Every year, we ask the same question: “How much nitrogen do I really need to grow this corn crop?” And despite improving technology, we still often give the same, honest answer: “It depends.”
That’s why the Iowa Nitrogen Initiative (INI) is running
hundreds of on-farm trials. By testing in real fields under real conditions, we
can get closer to answering the “how much N” question in a way that fits Iowa
corn growers.
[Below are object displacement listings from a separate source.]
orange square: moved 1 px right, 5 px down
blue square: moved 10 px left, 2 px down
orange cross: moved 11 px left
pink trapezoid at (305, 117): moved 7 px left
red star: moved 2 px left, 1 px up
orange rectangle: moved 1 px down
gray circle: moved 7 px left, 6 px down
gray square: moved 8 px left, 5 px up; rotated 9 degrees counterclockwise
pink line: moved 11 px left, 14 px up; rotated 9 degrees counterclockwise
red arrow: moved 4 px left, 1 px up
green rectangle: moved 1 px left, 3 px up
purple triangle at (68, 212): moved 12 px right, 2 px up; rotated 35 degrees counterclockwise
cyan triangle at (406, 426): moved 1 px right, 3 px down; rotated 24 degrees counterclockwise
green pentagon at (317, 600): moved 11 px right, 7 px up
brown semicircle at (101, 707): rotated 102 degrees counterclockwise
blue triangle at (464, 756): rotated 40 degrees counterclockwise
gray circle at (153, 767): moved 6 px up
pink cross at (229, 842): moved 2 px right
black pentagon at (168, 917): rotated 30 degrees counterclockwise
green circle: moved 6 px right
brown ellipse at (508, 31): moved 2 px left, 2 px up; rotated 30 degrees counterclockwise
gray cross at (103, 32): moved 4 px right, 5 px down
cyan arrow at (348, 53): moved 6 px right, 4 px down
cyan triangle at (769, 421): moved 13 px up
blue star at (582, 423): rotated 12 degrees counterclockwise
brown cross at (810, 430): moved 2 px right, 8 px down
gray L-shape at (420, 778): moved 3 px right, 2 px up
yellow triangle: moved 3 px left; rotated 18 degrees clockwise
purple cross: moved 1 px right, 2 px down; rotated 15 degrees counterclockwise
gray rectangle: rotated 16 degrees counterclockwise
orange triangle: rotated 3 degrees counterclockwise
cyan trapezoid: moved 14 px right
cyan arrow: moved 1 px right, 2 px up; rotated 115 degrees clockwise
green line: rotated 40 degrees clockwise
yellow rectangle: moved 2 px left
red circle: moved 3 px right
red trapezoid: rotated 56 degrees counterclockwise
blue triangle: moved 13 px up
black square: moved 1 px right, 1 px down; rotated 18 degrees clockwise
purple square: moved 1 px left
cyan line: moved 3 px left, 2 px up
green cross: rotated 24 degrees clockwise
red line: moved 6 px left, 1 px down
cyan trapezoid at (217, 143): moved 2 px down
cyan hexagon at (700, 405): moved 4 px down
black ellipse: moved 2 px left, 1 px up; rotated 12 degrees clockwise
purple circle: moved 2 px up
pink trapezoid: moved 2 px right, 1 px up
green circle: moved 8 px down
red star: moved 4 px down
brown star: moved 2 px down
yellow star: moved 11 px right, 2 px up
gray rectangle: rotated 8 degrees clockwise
I dug into nearly 500 of those trials from 2023 and 2024 to see
what they tell us about yields at the economic optimum N rate (EONR), how much
N it takes to get there, and how efficient that N is when measured on a
per-bushel basis.
I’m going to make this article a little different, I’m going
to highlight what I found first, and if you want to see the statistics behind
it and the data processing, I did to get there read to the end.
Why Does This Matter for Iowa Farmers?
·
Rotation helps because it boosts yield, and
higher yields mean better N efficiency. On average, when corn followed
soybeans, yields were about 19 bu/ac higher (239 vs. 220 bu/ac) than when corn
followed corn.
·
Higher yield potential means more total N, but
less N per bushel. When I looked at the economic optimum N rate across trials, a
pattern popped out: for every additional bushel of yield, it took about 0.45 lb
more N per acre.
·
Regional and year effects are real. Your
neighbor’s optimum N rate might not match yours, because soils and weather shape
the response.
This is why INI trials matter: they help us put real numbers
to what we’ve all seen in the field. It’s not a perfect crystal ball (the
models only explained about 25% of the variation), but it’s a step closer to
giving farmers confidence in their N plans, and showing that chasing higher
yield potential, when realistic, can also improve nitrogen efficiency, and more
importantly, that there is work to do to understand what is driving the other
75% of the variation in need.
Alright, that’s the 30,000-foot view. But if you’re like me,
you want to peek under the hood and see how we got those numbers. Here’s how
the data was pulled together and what the statistics say.
Data & Scope
I analyzed 493 on-farm nitrogen (N) response trials from the
Iowa Nitrogen Initiative (downloaded from N-FACT). Trials with alfalfa as the
previous crop (n=1) was changed to an unknown crop, to alleviate the
non-replication struggle I was having, and one 2024 Western Region outlier (99
bu/ac yield at 226 lb N/ac; 2.8 lb N/bu) was excluded. Four factors were
available to explain variation: region, year, previous crop, and yield at the
economic optimum N rate (EONR).
That leaves 499 trials left in the dataset that we can use
to try to understand the yield, optimum N rate, and the N-use factor. In the
currently existing dataset, there are four variables that we can use to
understand these factors; they are MLR, year, the previous crop, and the yield
of corn at optimum N rate.
Yield at Optimum N Rate:
We can write a statistical model of:
Using this statistical model, we can describe 22% of the variation in the corn yield at Optimum N. The Region, region x year interaction, and previous crop were all significant (p = 0.0001, 0.0005, & p < 0.0001) respectively.
The previous crop
indicated that corn following soybean averaged 239 ± 4 bu/acre, while corn
following corn averaged 220 ± 5 bu/acre. That 19 bu/ac bump isn’t just nice, it’s
the main reason corn-after-soybean looks more efficient on a per-bushel basis.
It’s yield driving efficiency.
The year x region
interaction was driven by a large yield increase in 2024 relative to 2023 in
the “Illinois and Iowa Deep Loess and Drift” (27 bu/acre) and “Central Iowa and
Minnesota Till Prairies” (14 bu/ac) while other landform regions didn’t change
significantly with time, though the “Northern Mississippi Valley Loess Hills”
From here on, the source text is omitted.